I primi dati forniti dalla stampa francese parlano chiaro. Come ci si aspettava, Hollande ha vinto le elezioni presidenziali francesi. Non c’è dunque stata la mobilitazione, ipotizzata da alcuni, degli elettori del Front National a favore di Sarkozy. D’altronde, come ho già avuto modo di spiegare, una simile prassi politica mi avrebbe enormemente stupito. Non solo per l’inimicizia storica tra la destra gollista e i nazionalisti del Front National, ma soprattuto per il ruolo che Sarkozy è venuto ad assumere all’interno dell’Unione Europea. Come avrebbero potuto gli elettori di Marine Le Pen, dichiaratamente euroscettica, dare il loro voto al presidente uscente, da sempre sostenitore della politica del rigore invocata dalla Germania?. Dato per scontato il nostro trovarci in un momento storico nel quale gli animi si lasciano influenzare fortemente, l’ipotesi una simile schizofrenia da parte degli elettori francesi era a mio parere improponibile.

Tornando ad Hollande, occore notare come sia la prima volta, da più di 30 anni, che un presidente transalpino ricandidatosi dopo il primo mandato non viene rieletto (l’ultimo era stato Giscard d’Estaing nell’81): ma quella di oggi è una giornata storica non solo per questo motivo. Il voto dei francesi ha infatti posto su uno dei seggi più influenti d’Europa un politico che ha raccolto la maggioranza dei consensi parlando di un approccio diverso alla crisi. Se Sarkozy, come detto, era l’alleato più forte che il governo tedesco avesse nell’Unione Europea, Hollande non sarà un suo sostituto in questo senso. Il motivo per il quale l’amministrazione Merkel ha compiuto delle ingerenze imbarazzanti rispetto al voto francese, ribadendo più volte il proprio aperto sostegno al candidato uscente, è infatti la manifesta ostilità del nuovo ospite dell’Eliseo nei confronti della politica di tagli e sacrifici imposta finora a tutti gli altri paesi dall’asse Parigi-Berlino. Hollande non ha mai fatto mistero di voler ampliare il tavolo, coinvolgendo anche altri paesi (su tutti Italia e Spagna) nell’ambito dei processi decisionali che saranno messi in atto nei prossimi mesi per cercare di arginare una crisi che, nelle ultime settimane, ha fatto nuovamente sentire la sua morsa sui mercati finanziari.

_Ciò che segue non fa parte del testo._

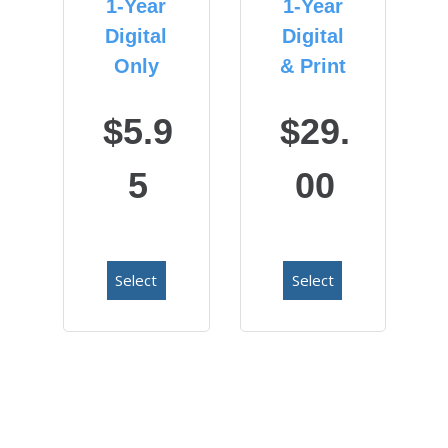
1-Year
1-Year
Digital
Digital
Only
& Print
$5.9
$29.
5
00
Select
Select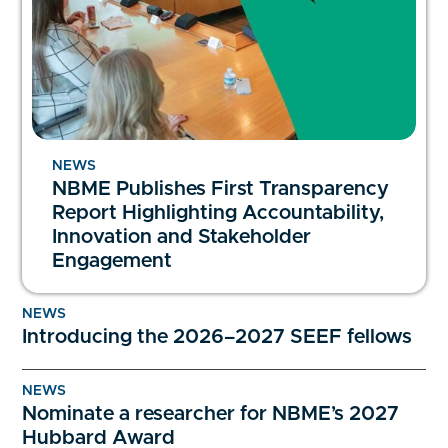
NEWS
NBME Publishes First Transparency
Report Highlighting Accountability,
Innovation and Stakeholder
Engagement
NEWS
Introducing the 2026–2027 SEEF fellows
NEWS
Nominate a researcher for NBME’s 2027
Hubbard Award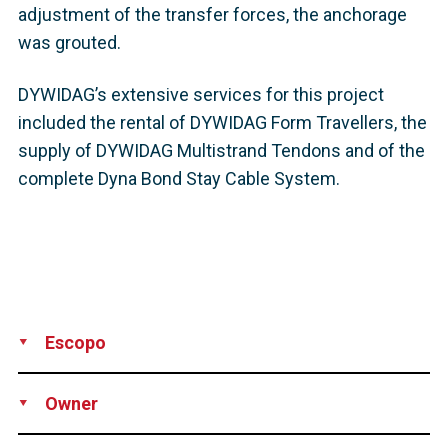
adjustment of the transfer forces, the anchorage
was grouted.
DYWIDAG’s extensive services for this project
included the rental of DYWIDAG Form Travellers, the
supply of DYWIDAG Multistrand Tendons and of the
complete Dyna Bond Stay Cable System.
Escopo
Supply
Owner
Highway and Transportation Authority, Puerto Rico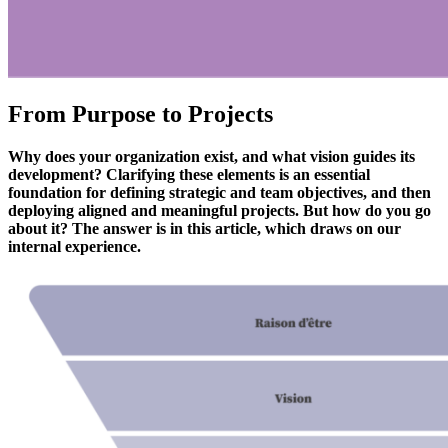
From Purpose to Projects
Why does your organization exist, and what vision guides its
development? Clarifying these elements is an essential
foundation for defining strategic and team objectives, and then
deploying aligned and meaningful projects. But how do you go
about it? The answer is in this article, which draws on our
internal experience.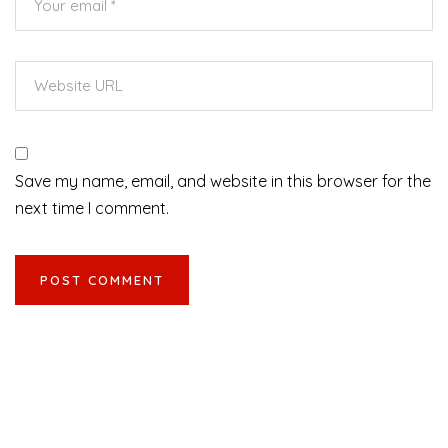
Save my name, email, and website in this browser for the
next time I comment.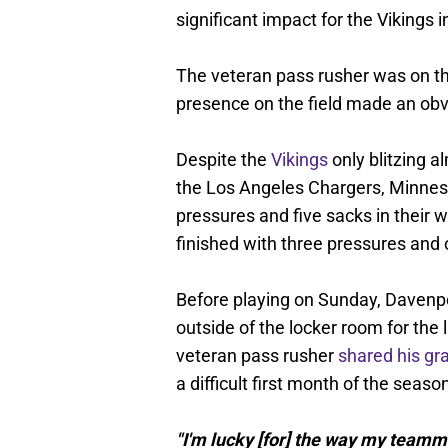
significant impact for the Vikings 
The veteran pass rusher was on the
presence on the field made an obv
Despite the
Vikings
only blitzing a
the Los Angeles Chargers, Minneso
pressures and five sacks in their 
finished with three pressures and 
Before playing on Sunday, Davenpo
outside of the locker room for the 
veteran pass rusher
shared his gr
a difficult first month of the seaso
"I'm lucky [for] the way my team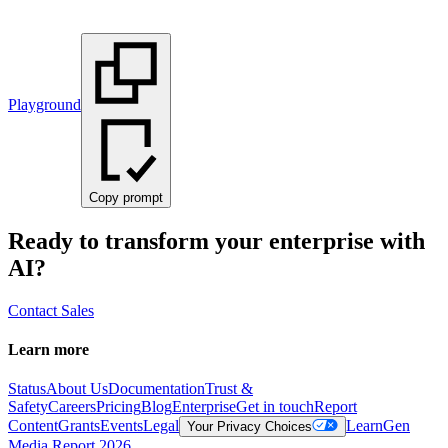
Playground
Copy prompt
Ready to transform your enterprise with
AI?
Contact Sales
Learn more
Status
About Us
Documentation
Trust &
Safety
Careers
Pricing
Blog
Enterprise
Get in touch
Report
Content
Grants
Events
Legal
Learn
Gen
Your Privacy Choices
Media Report 2026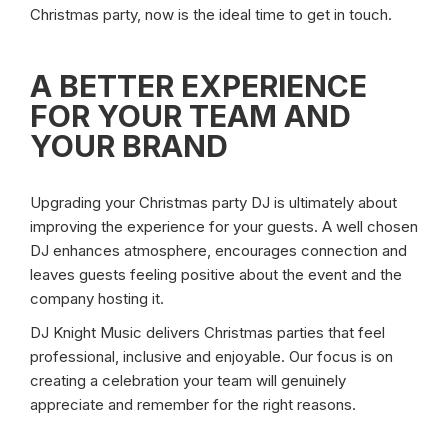
Christmas party, now is the ideal time to get in touch.
A BETTER EXPERIENCE
FOR YOUR TEAM AND
YOUR BRAND
Upgrading your Christmas party DJ is ultimately about
improving the experience for your guests. A well chosen
DJ enhances atmosphere, encourages connection and
leaves guests feeling positive about the event and the
company hosting it.
DJ Knight Music delivers Christmas parties that feel
professional, inclusive and enjoyable. Our focus is on
creating a celebration your team will genuinely
appreciate and remember for the right reasons.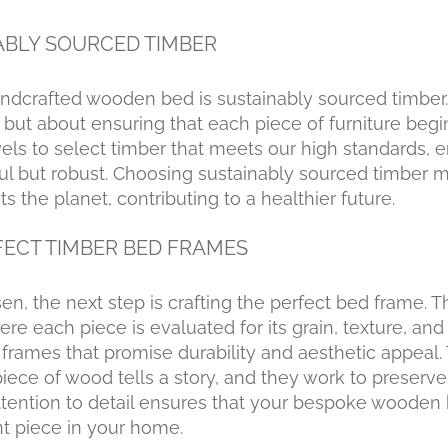
ABLY SOURCED TIMBER
andcrafted wooden bed is sustainably sourced timber. 
but about ensuring that each piece of furniture begin
vels to select timber that meets our high standards, 
ful but robust. Choosing sustainably sourced timber 
ts the planet, contributing to a healthier future.
FECT TIMBER BED FRAMES
n, the next step is crafting the perfect bed frame. T
e each piece is evaluated for its grain, texture, and 
 frames that promise durability and aesthetic appeal. 
ece of wood tells a story, and they work to preserve 
 attention to detail ensures that your bespoke wooden 
ent piece in your home.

Il coinvolgimento di altri paesi europei nella ricerca di un piano comune, lo studio di una serie di norme che non si limitino a prevedere la privatizzazione, la precarietà e la demolizione del welfare state come pilastri irrinunciabili per il futuro dei paesi membri dell’Unione: queste sono le idee fondamentali con le quali Hollande è riuscito a far risorgere il suo partito dalle ceneri dello scandalo Strauss-Kahn. Il governo Merkel, dal canto suo, si è già rassegnato nei giorni scorsi al nuovo corso della politica francese, e si prepara ad avviare una collaborazione che, seppur sgradita, è ritenuta necessaria. Sta di fatto che il piano di austerity voluto dai tedeschi riceve oggi un’altra forte bocciatura, perdendo definitivamente quel carattere di irrinunciabilità con il quale era stato presentato. Se Hollande riuscirà a convincere i mercati della fattibilità del suo approccio alla crisi, la Germania sarà di conseguenza costretta a rivedere, almeno in parte, la posizione di forte egemonia che aveva finora assunto. Non più decisioni prese da due paesi e poi imposte agli altri, ma un dibattito a più voci che abbia come risultato una collaborazione internazionale più forte di quella vista finora. In fin dei conti, un approccio più europeo alla crisi. Fattibile? Lo sapremo presto.